Work instructions:
With the pictures omitted, print exactly the lines below, from the one containing "2011 - 2026" through the one containing "kuormitusta, koska vain tarvittavat resurssit", and nothing else.

Data for processing:
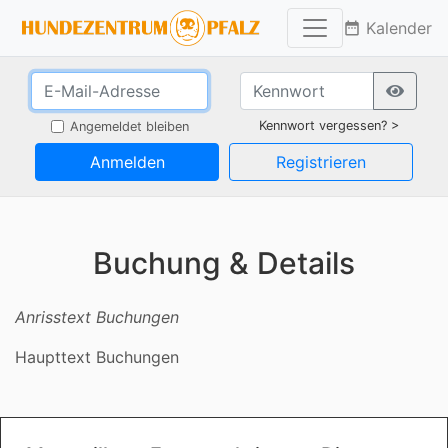
Kalender
date_range
Kennwort vergessen? >
Angemeldet bleiben
Anmelden
Registrieren
Buchung & Details
Anrisstext Buchungen
Haupttext Buchungen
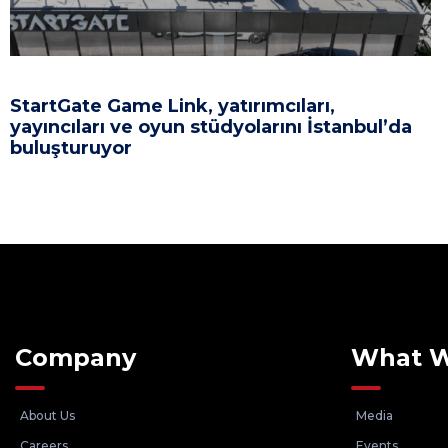
StartGate Game Link, yatırımcıları,
yayıncıları ve oyun stüdyolarını İstanbul’da
buluşturuyor
Company
What 
About Us
Media
Careers
Events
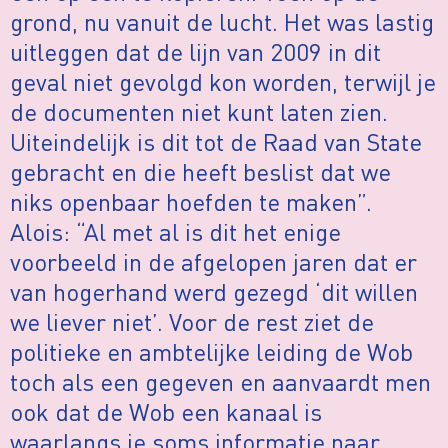
grond, nu vanuit de lucht. Het was lastig
uitleggen dat de lijn van 2009 in dit
geval niet gevolgd kon worden, terwijl je
de documenten niet kunt laten zien.
Uiteindelijk is dit tot de Raad van State
gebracht en die heeft beslist dat we
niks openbaar hoefden te maken”.
Alois: “Al met al is dit het enige
voorbeeld in de afgelopen jaren dat er
van hogerhand werd gezegd ‘dit willen
we liever niet’. Voor de rest ziet de
politieke en ambtelijke leiding de Wob
toch als een gegeven en aanvaardt men
ook dat de Wob een kanaal is
waarlangs je soms informatie naar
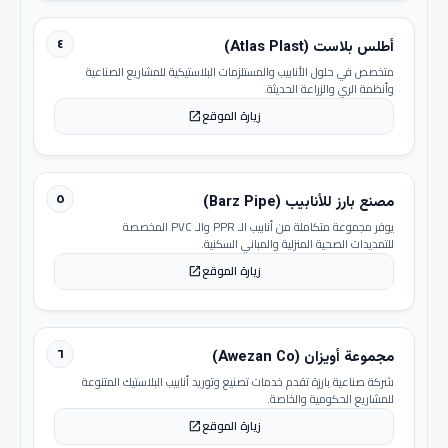
٤
أطلس بلاست (Atlas Plast)
متخصص في حلول الأنابيب والمستلزمات البلاستيكية للمشاريع الصناعية
وأنظمة الري والزراعة الحديثة.
زيارة الموقع
open_in_new
٥
مصنع بارز للأنابيب (Barz Pipe)
يوفر مجموعة متكاملة من أنابيب الـ PPR والـ PVC المخصصة
للتمديدات الصحية المنزلية والمباني السكنية.
زيارة الموقع
open_in_new
٦
مجموعة أويزان (Awezan Co)
شركة صناعية بارزة تقدم خدمات تصنيع وتوريد أنابيب البلاستيك المتنوعة
للمشاريع الحكومية والخاصة.
زيارة الموقع
open_in_new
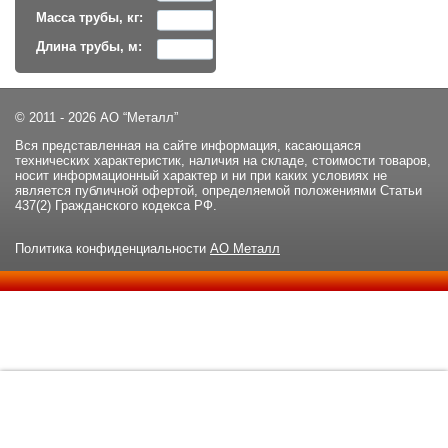
Масса трубы, кг:
Длина трубы, м:
© 2011 - 2026 АО “Металл”
Вся представленная на сайте информация, касающаяся
технических характеристик, наличия на складе, стоимости товаров,
носит информационный характер и ни при каких условиях не
является публичной офертой, определяемой положениями Статьи
437(2) Гражданского кодекса РФ.
Политика конфиденциальности
АО Металл
Данный сайт использует файлы cookie и прочие похожие
ОК
технологии. В том числе, мы обрабатываем Ваш IP-адрес для
определения региона местоположения. Используя данный сайт,
вы подтверждаете свое согласие с
политикой
конфиденциальности
сайта.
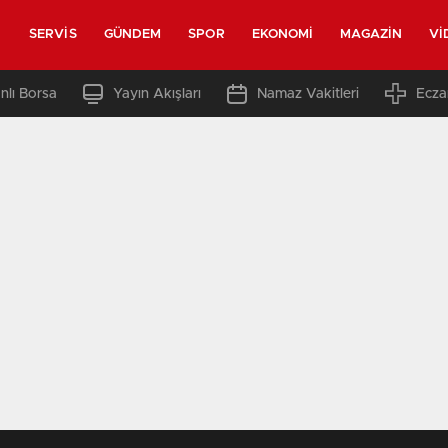
SERVIS
GÜNDEM
SPOR
EKONOMI
MAGAZIN
VI
nlı Borsa
Yayın Akışları
Namaz Vakitleri
Ecza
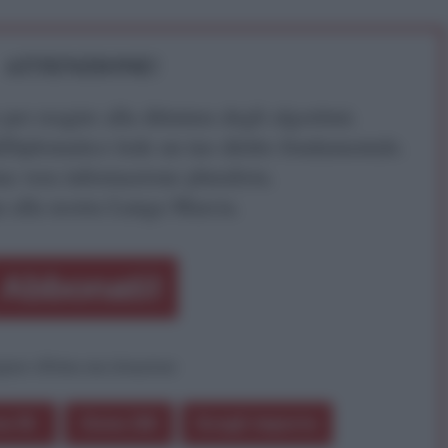
ATTENZIONE!
r reagire alla dittatura degli algoritmi.
iDiplomatico lede un tuo diritto fondamentale.
a vera informazione pluralista.
a alla nostra Lunga Marcia.
Abbonati!
pure effettua una donazione
a 5€
Dona 15€
Scegli importo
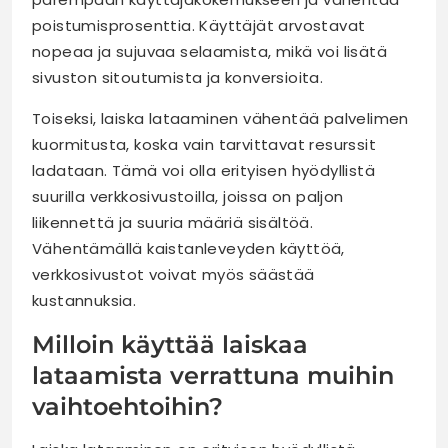
poistumisprosenttia. Käyttäjät arvostavat
nopeaa ja sujuvaa selaamista, mikä voi lisätä
sivuston sitoutumista ja konversioita.
Toiseksi, laiska lataaminen vähentää palvelimen
kuormitusta, koska vain tarvittavat resurssit
ladataan. Tämä voi olla erityisen hyödyllistä
suurilla verkkosivustoilla, joissa on paljon
liikennettä ja suuria määriä sisältöä.
Vähentämällä kaistanleveyden käyttöä,
verkkosivustot voivat myös säästää
kustannuksia.
Milloin käyttää laiskaa
lataamista verrattuna muihin
vaihtoehtoihin?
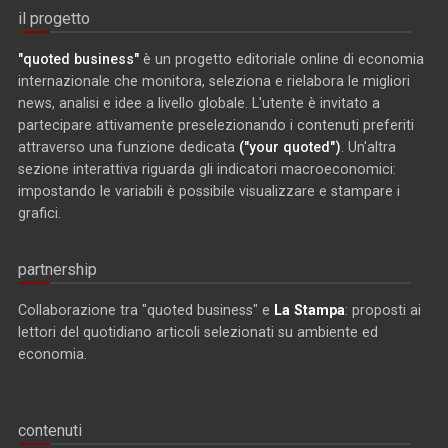
il progetto
"quoted business"
è un progetto editoriale online di economia
internazionale che monitora, seleziona e rielabora le migliori
news, analisi e idee a livello globale. L'utente è invitato a
partecipare attivamente preselezionando i contenuti preferiti
attraverso una funzione dedicata
("your quoted")
. Un'altra
sezione interattiva riguarda gli indicatori macroeconomici:
impostando le variabili è possibile visualizzare e stampare i
grafici.
partnership
Collaborazione tra "quoted business" e
La Stampa
: proposti ai
lettori del quotidiano articoli selezionati su ambiente ed
economia.
contenuti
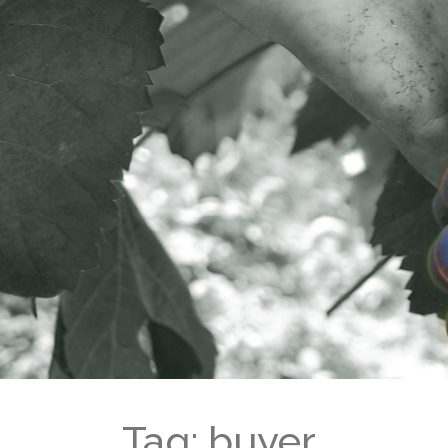
Tag: buyer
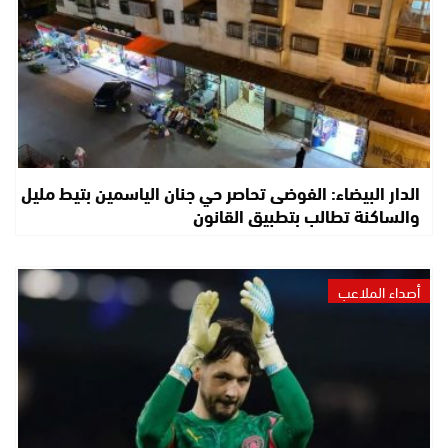
الدار البيضاء: الفوضى تحاصر حي جنان الياسمين بتيط مليل
والساكنة تطالب بتطبيق القانون
أصداء الملاعب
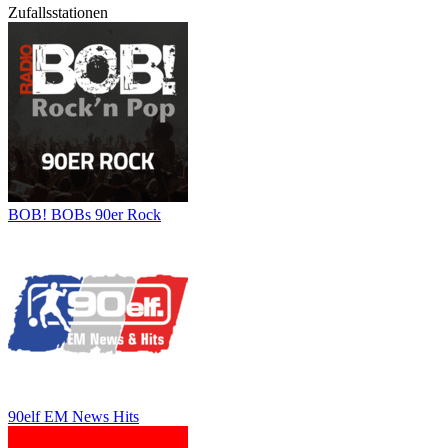
Zufallsstationen
BOB! BOBs 90er Rock
90elf EM News Hits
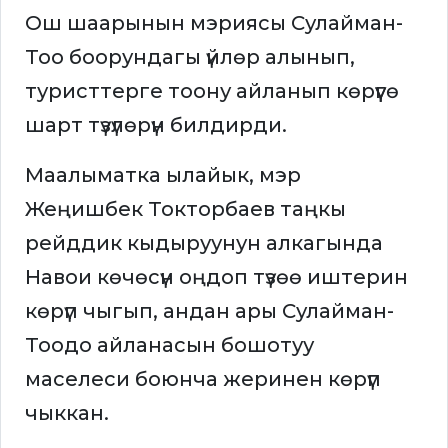
Ош шаарынын мэриясы Сулайман-
Тоо боорундагы үйлөр алынып,
туристтерге тоону айланып көрүүгө
шарт түзүлөрүн билдирди.
Маалыматка ылайык, мэр
Жеңишбек Токторбаев таңкы
рейддик кыдыруунун алкагында
Навои көчөсүн оңдоп түзөө иштерин
көрүп чыгып, андан ары Сулайман-
Тоодо айланасын бошотуу
маселеси боюнча жеринен көрүп
чыккан.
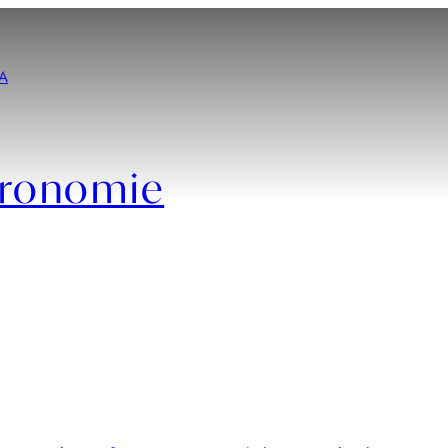
A
tronomie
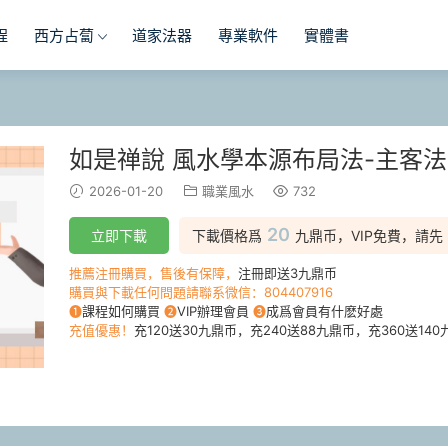
程
西方占蔔
道家法器
專業軟件
實體書
如是禅說 風水學本源布局法-主客法
2026-01-20
職業風水
732
20
立即下載
下載價格爲
九鼎币，VIP免費，請先
推薦注冊購買，售後有保障，
注冊即送3九鼎币
購買與下載任何問題請聯系微信：804407916
❶
課程如何購買
❷
VIP辦理會員
❸
成爲會員有什麽好處
充值優惠！
充120送30九鼎币，充240送88九鼎币，充360送140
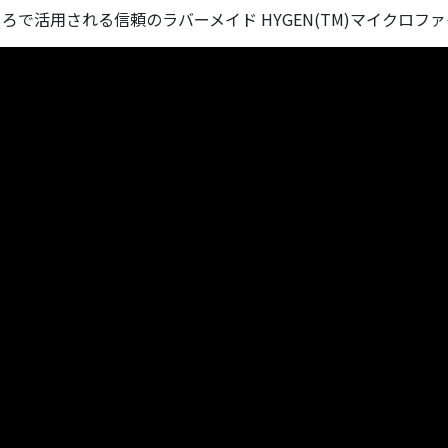
で活用される信頼のラバーメイド HYGEN(TM)マイクロフ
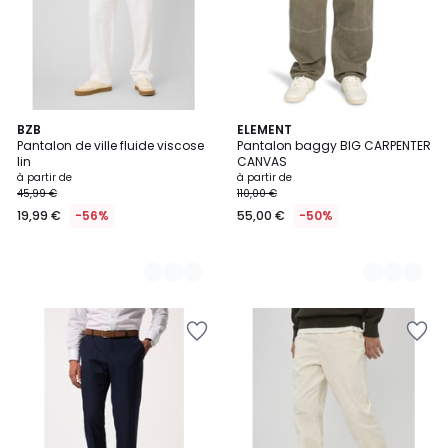
2
BZB
3
ELEMENT
Pantalon de ville fluide viscose
Pantalon baggy BIG CARPENTER
Couleurs
Couleurs
lin
CANVAS
à partir de
à partir de
45,99 €
110,00 €
19,99 €
-56%
55,00 €
-50%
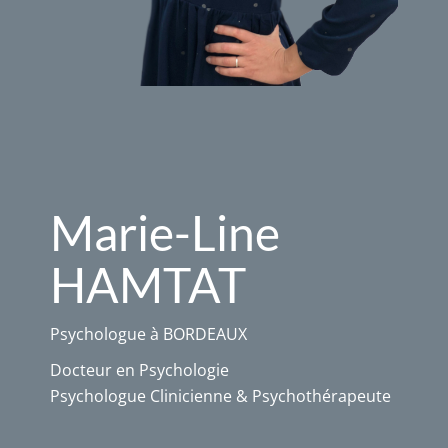
Marie-Line
HAMTAT
Psychologue à BORDEAUX
Docteur en Psychologie
Psychologue Clinicienne & Psychothérapeute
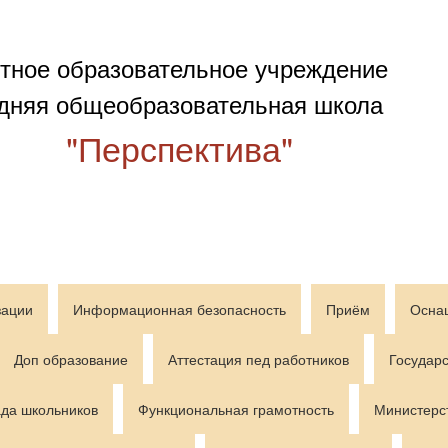
тное образовательное учреждение
дняя общеобразовательная школа
"Перспектива"
зации
Информационная безопасность
Приём
Осна
Доп образование
Аттестация пед работников
Государс
да школьников
Функциональная грамотность
Министерс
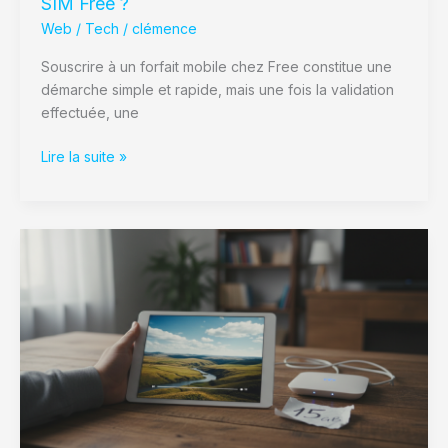
SIM Free ?
Web / Tech
/
clémence
Souscrire à un forfait mobile chez Free constitue une
démarche simple et rapide, mais une fois la validation
effectuée, une
Lire la suite »
Combien
de
Go
faut-
il
pour
regarder
un
film
de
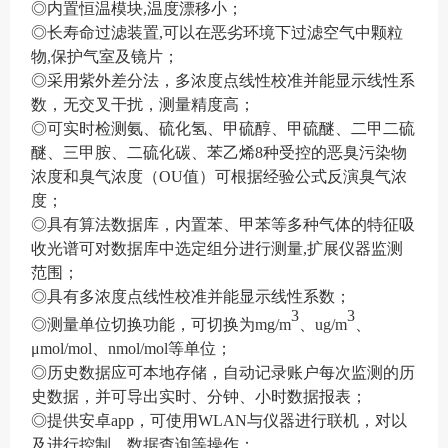
◎
内置恒温模块
,温度漂移小
；
◎
长寿命过滤装置
,
可以
在恶劣环境下
过滤空气中颗粒
物
,
保护气室及镜片；
◎采用紫外差分法，
多浓度点线性校准并能显示线性系
数，无交叉干扰，测量精度高；
◎
可实时检测氨、硫化氢、甲硫醇、甲硫醚、二甲二硫
醚、三甲胺、二硫化碳、苯乙烯
8种受控的恶臭污染物
浓度和臭气浓度（OU值）
可根据经验公式反演臭气浓
度；
◎具有
算法数据库
，
内置苯、甲苯等多种气体的特征吸
收光谱可对数据库中选定组分进行测量
,扩展仪器监测
范围；
◎具有
多浓度点线性校准并能显示线性系数
；
3
3
◎
测量单位切换功能，可切换为
mg/m
、
u
g/m
、
μmol/mol、nmol/mol等单位；
◎
历史数据应可本地存储，自动记录账户每次监测的历
史数据，并可导出实时、分钟、小时数据报表；
◎
提供安卓
app
，
可使用
WLAN与仪器进行联机，对以
及进行控制，数据查询等操作；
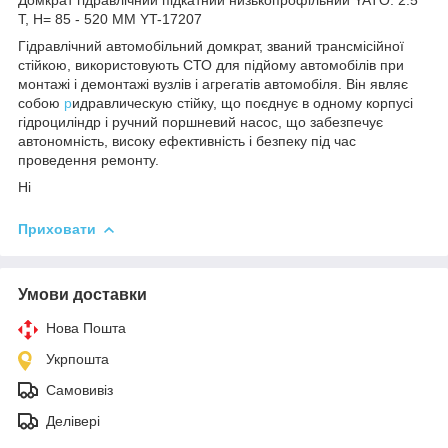
Т, H= 85 - 520 ММ YT-17207
Гідравлічний автомобільний домкрат, званий трансмісійної
стійкою, використовують СТО для підйому автомобілів при
монтажі і демонтажі вузлів і агрегатів автомобіля. Він являє
собою
р
идравлическую стійку, що поєднує в одному корпусі
гідроциліндр і ручний поршневий насос, що забезпечує
автономність, високу ефективність і безпеку під час
проведення ремонту.
Ні
Приховати
Умови доставки
Нова Пошта
Укрпошта
Самовивіз
Делівері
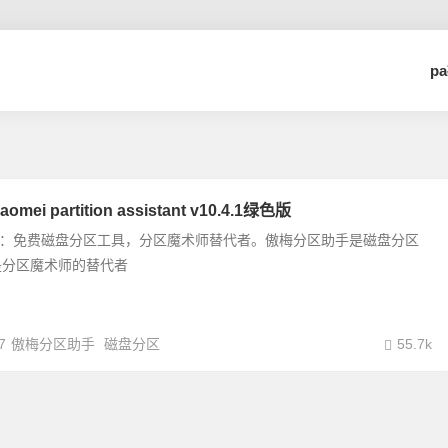
p
i partition assistant v10.4.1绿色版
助手：免费磁盘分区工具，分区魔术师替代者。傲梅分区助手是磁盘分区
是分区魔术师的替代者
7
傲梅分区助手
磁盘分区
55.7k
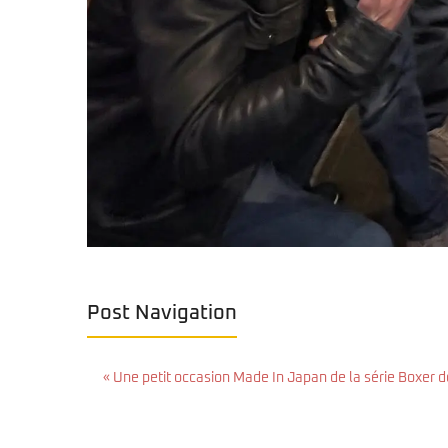
Post Navigation
« Une petit occasion Made In Japan de la série Boxer de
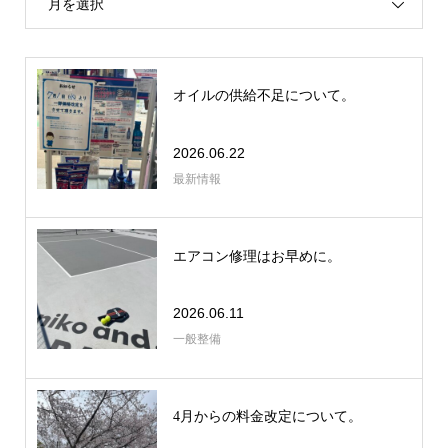
月を選択
オイルの供給不足について。
2026.06.22
最新情報
エアコン修理はお早めに。
2026.06.11
一般整備
4月からの料金改定について。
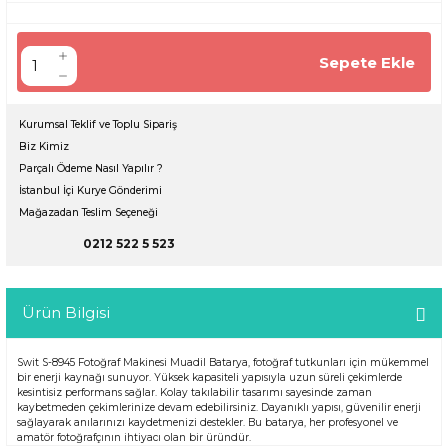
Sepete Ekle
Kurumsal Teklif ve Toplu Sipariş
Biz Kimiz
Parçalı Ödeme Nasıl Yapılır ?
İstanbul İçi Kurye Gönderimi
Mağazadan Teslim Seçeneği
0212 522 5 523
Ürün Bilgisi
Swit S-8945 Fotoğraf Makinesi Muadil Batarya, fotoğraf tutkunları için mükemmel
bir enerji kaynağı sunuyor. Yüksek kapasiteli yapısıyla uzun süreli çekimlerde
kesintisiz performans sağlar. Kolay takılabilir tasarımı sayesinde zaman
kaybetmeden çekimlerinize devam edebilirsiniz. Dayanıklı yapısı, güvenilir enerji
sağlayarak anılarınızı kaydetmenizi destekler. Bu batarya, her profesyonel ve
amatör fotoğrafçının ihtiyacı olan bir üründür.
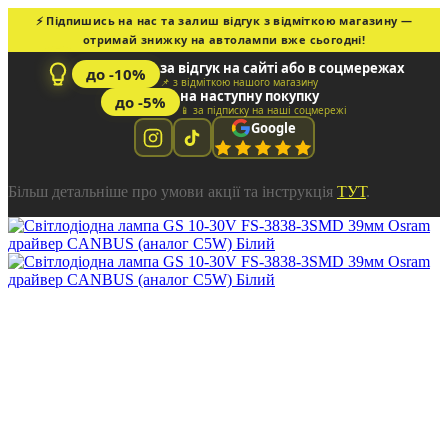
⚡ Підпишись на нас та залиш відгук з відміткою магазину —
отримай знижку на автолампи вже сьогодні!
за відгук на сайті або в соцмережах
до -10%
📌 з відміткою нашого магазину
на наступну покупку
до -5%
📱 за підписку на наші соцмережі
Google
Більш детальніше про умови акції та інструкція
ТУТ
.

Answer to the exercise:
© 2011 - 2026 АО “Металл”
Вся представленная на сайте информация, касающаяся
технических характеристик, наличия на складе, стоимости товаров,
носит информационный характер и ни при каких условиях не
является публичной офертой, определяемой положениями Статьи
437(2) Гражданского кодекса РФ.
Политика конфиденциальности
АО Металл
Данный сайт использует файлы cookie и прочие похожие
ОК
технологии. В том числе, мы обрабатываем Ваш IP-адрес для
определения региона местоположения. Используя данный сайт,
вы подтверждаете свое согласие с
политикой
конфиденциальности
сайта.
SERVIS
GÜNDEM
SPOR
EKONOMI
MAGAZIN
VI
nlı Borsa
Yayın Akışları
Namaz Vakitleri
Ecza
ATTENZIONE!
r reagire alla dittatura degli algoritmi.
iDiplomatico lede un tuo diritto fondamentale.
a vera informazione pluralista.
a alla nostra Lunga Marcia.
Abbonati!
pure effettua una donazione
a 5€
Dona 15€
Scegli importo
poistumisprosenttia. Käyttäjät arvostavat
nopeaa ja sujuvaa selaamista, mikä voi lisätä
sivuston sitoutumista ja konversioita.
Toiseksi, laiska lataaminen vähentää palvelimen
kuormitusta, koska vain tarvittavat resurssit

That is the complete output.